Mind logoMental health charity Mind is to pilot a new approach to delivering peer support, following the award of a £3.2 million grant from the Big Lottery Fund.

The two-year Peer Support Programme will begin to build an evidence base for mental health peer support in England. The programme is a response to calls from people with experience of mental health problems to ensure they can access peer support across England, to look at why it works and to support its future sustainability.

Mind will deliver the programme alongside partners including Depression Alliance and Bipolar UK. It starts in early 2015 and includes the opportunity for 45 groups and organisations to apply to run a project in 1 of 9 areas in England, which are yet to be specified. More than 8,400 people with mental health problems are expected to volunteer to give and receive peer support during this project. Over the next few months Mind will also recruit 6 people with experience of giving and/or receiving peer support to join the programme advisory panel.

Paul Farmer, Mind's chief executive, said: “We’re grateful to the Big Lottery Fund for its backing of the Peer Support Programme. It presents us with an outstanding opportunity to build on our understanding of how to deliver effective peer support, so that thousands more people can benefit from interacting and supporting others who have been through similar things.

“We already know from the 16,000 people on Mind’s own online peer support community, Elefriends, the huge benefits of people with mental health problems supporting each other.

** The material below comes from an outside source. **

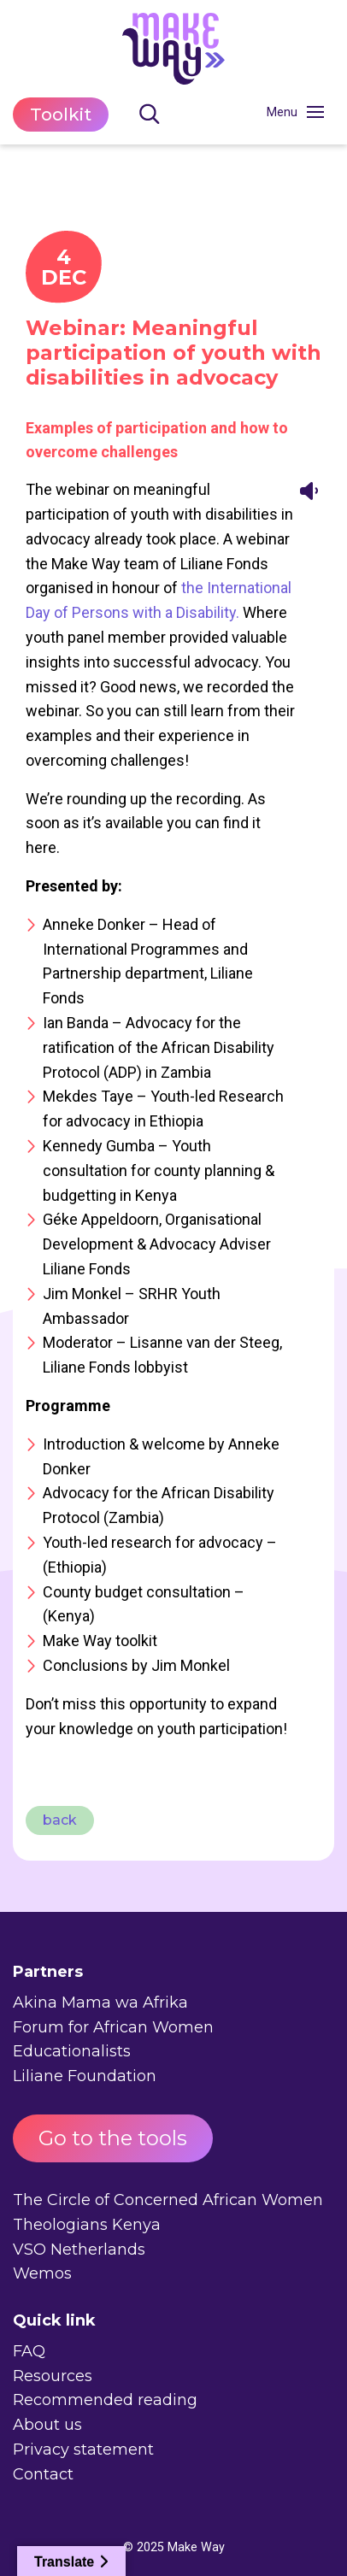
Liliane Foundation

Peer support can help people realise for the first time that they are not alone and it can also bring confidence to those who share their lived experiences and help others.”

Nat Sloane, chair of Big Lottery Fund England, added: “The project receiving funding […] fills a gap in what is already being done by piloting a new, coordinated approach to mental health peer support work within England. It focuses on voluntary sector provision of peer support services and has a great potential to influence long-lasting change on a national level of how mental health support is delivered to those who need it the most.”